- [WORK INSTRUCTIONS]: If an entry holds an image, leave that image out and transcribe everything else exactly.

- [MATERIALS PROVIDED]:

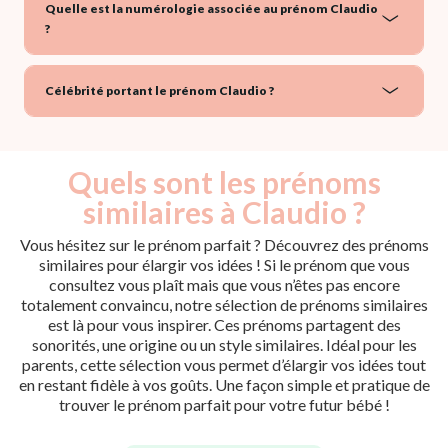
Quelle est la numérologie associée au prénom Claudio
?
Célébrité portant le prénom Claudio ?
Quels sont les prénoms
similaires à Claudio ?
Vous hésitez sur le prénom parfait ? Découvrez des prénoms
similaires pour élargir vos idées ! Si le prénom que vous
consultez vous plaît mais que vous n’êtes pas encore
totalement convaincu, notre sélection de prénoms similaires
est là pour vous inspirer. Ces prénoms partagent des
sonorités, une origine ou un style similaires. Idéal pour les
parents, cette sélection vous permet d’élargir vos idées tout
en restant fidèle à vos goûts. Une façon simple et pratique de
trouver le prénom parfait pour votre futur bébé !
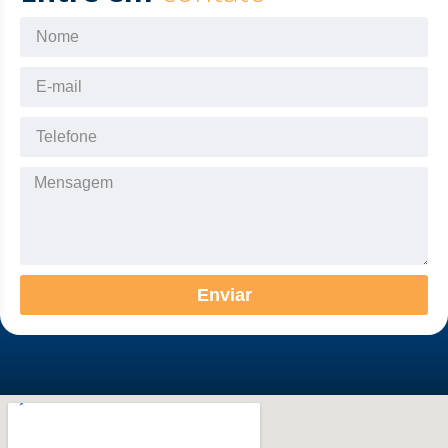
Enviar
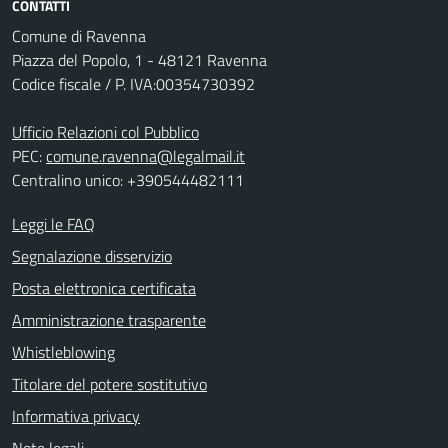
CONTATTI
Comune di Ravenna
Piazza del Popolo, 1 - 48121 Ravenna
Codice fiscale / P. IVA:00354730392
Ufficio Relazioni col Pubblico
PEC:
comune.ravenna@legalmail.it
Centralino unico: +390544482111
Leggi le FAQ
Segnalazione disservizio
Posta elettronica certificata
Amministrazione trasparente
Whistleblowing
Titolare del potere sostitutivo
Informativa privacy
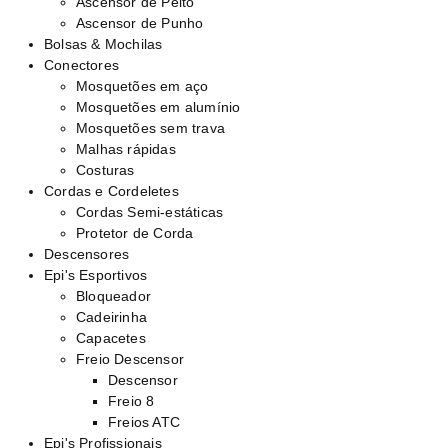
Ascensor de Peito
Ascensor de Punho
Bolsas & Mochilas
Conectores
Mosquetões em aço
Mosquetões em alumínio
Mosquetões sem trava
Malhas rápidas
Costuras
Cordas e Cordeletes
Cordas Semi-estáticas
Protetor de Corda
Descensores
Epi's Esportivos
Bloqueador
Cadeirinha
Capacetes
Freio Descensor
Descensor
Freio 8
Freios ATC
Epi's Profissionais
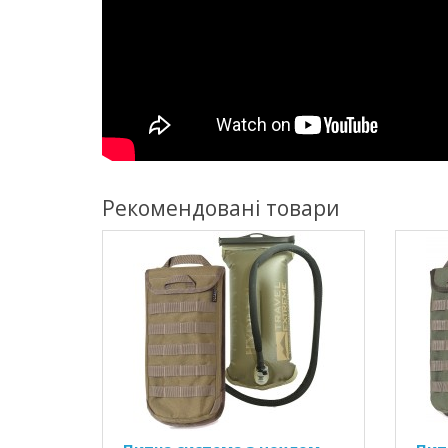
Рекомендовані товари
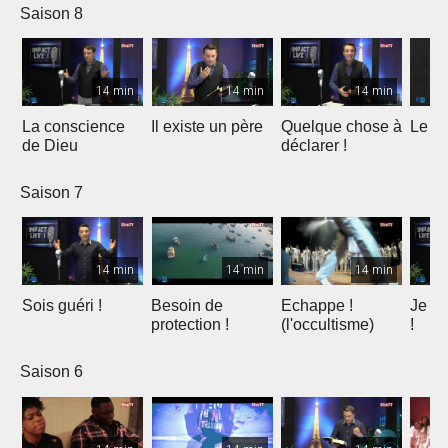
Saison 8
14 min
14 min
14 min
La conscience
Il existe un père
Quelque chose à
Le Sa
de Dieu
déclarer !
Saison 7
14 min
14 min
14 min
Sois guéri !
Besoin de
Echappe !
Je n'
protection !
(l'occultisme)
!
Saison 6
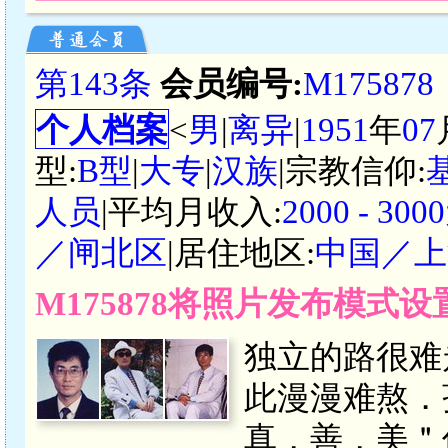
第143条
会员编号:
M175878
个人档案
<
男
|
离异
|
1951
年
07
型:
B型
|
大专
|
汉族
|宗教信仰:
人员
|平均月收入:
2000 - 3
／闸北区
|居住地区:
中国／上
M175878将照片发布模式
独立的路很难
此漫漫难熬．
真，善，美＂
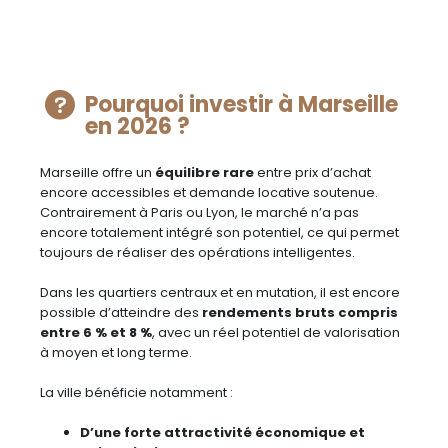
Pourquoi investir à Marseille
en 2026 ?
Marseille offre un
équilibre rare
entre prix d’achat
encore accessibles et demande locative soutenue.
Contrairement à Paris ou Lyon, le marché n’a pas
encore totalement intégré son potentiel, ce qui permet
toujours de réaliser des opérations intelligentes.
Dans les quartiers centraux et en mutation, il est encore
possible d’atteindre des
rendements bruts compris
entre 6 % et 8 %
, avec un réel potentiel de valorisation
à moyen et long terme.
La ville bénéficie notamment :
D’une forte attractivité économique et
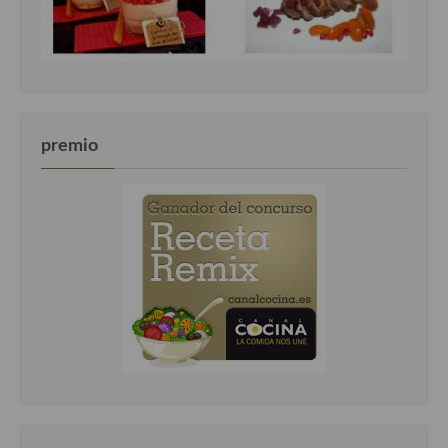
premio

- [COMPLETED TASK]:
Quelle est la numérologie associée au prénom Claudio
?
Célébrité portant le prénom Claudio ?
Quels sont les prénoms
similaires à Claudio ?
Vous hésitez sur le prénom parfait ? Découvrez des prénoms
similaires pour élargir vos idées ! Si le prénom que vous
consultez vous plaît mais que vous n’êtes pas encore
totalement convaincu, notre sélection de prénoms similaires
est là pour vous inspirer. Ces prénoms partagent des
sonorités, une origine ou un style similaires. Idéal pour les
parents, cette sélection vous permet d’élargir vos idées tout
en restant fidèle à vos goûts. Une façon simple et pratique de
trouver le prénom parfait pour votre futur bébé !
Enviar
CONTATTI
Comune di Ravenna
Piazza del Popolo, 1 - 48121 Ravenna
Codice fiscale / P. IVA:00354730392
Ufficio Relazioni col Pubblico
PEC:
comune.ravenna@legalmail.it
Centralino unico: +390544482111
Leggi le FAQ
Segnalazione disservizio
Posta elettronica certificata
Amministrazione trasparente
Whistleblowing
Titolare del potere sostitutivo
Informativa privacy
Ascensor de Peito
Ascensor de Punho
Bolsas & Mochilas
Conectores
Mosquetões em aço
Mosquetões em alumínio
Mosquetões sem trava
Malhas rápidas
Costuras
Cordas e Cordeletes
Cordas Semi-estáticas
Protetor de Corda
Descensores
Epi's Esportivos
Bloqueador
Cadeirinha
Capacetes
Freio Descensor
Descensor
Freio 8
Freios ATC
Epi's Profissionais
Рекомендовані товари
Saison 8
14 min
14 min
14 min
La conscience
Il existe un père
Quelque chose à
Le Sa
de Dieu
déclarer !
Saison 7
14 min
14 min
14 min
Sois guéri !
Besoin de
Echappe !
Je n'
protection !
(l'occultisme)
!
Saison 6
第143条
会员编号:
M175878
个人档案
<
男
|
离异
|
1951
年
07
型:
B型
|
大专
|
汉族
|宗教信仰:
人员
|平均月收入:
2000 - 3
／闸北区
|居住地区:
中国／上
M175878将照片发布模式
独立的路很难
此漫漫难熬．
真，善，美＂
Pourquoi investir à Marseille
en 2026 ?
Marseille offre un
équilibre rare
entre prix d’achat
encore accessibles et demande locative soutenue.
Contrairement à Paris ou Lyon, le marché n’a pas
encore totalement intégré son potentiel, ce qui permet
toujours de réaliser des opérations intelligentes.
Dans les quartiers centraux et en mutation, il est encore
possible d’atteindre des
rendements bruts compris
entre 6 % et 8 %
, avec un réel potentiel de valorisation
à moyen et long terme.
La ville bénéficie notamment :
D’une forte attractivité économique et
premio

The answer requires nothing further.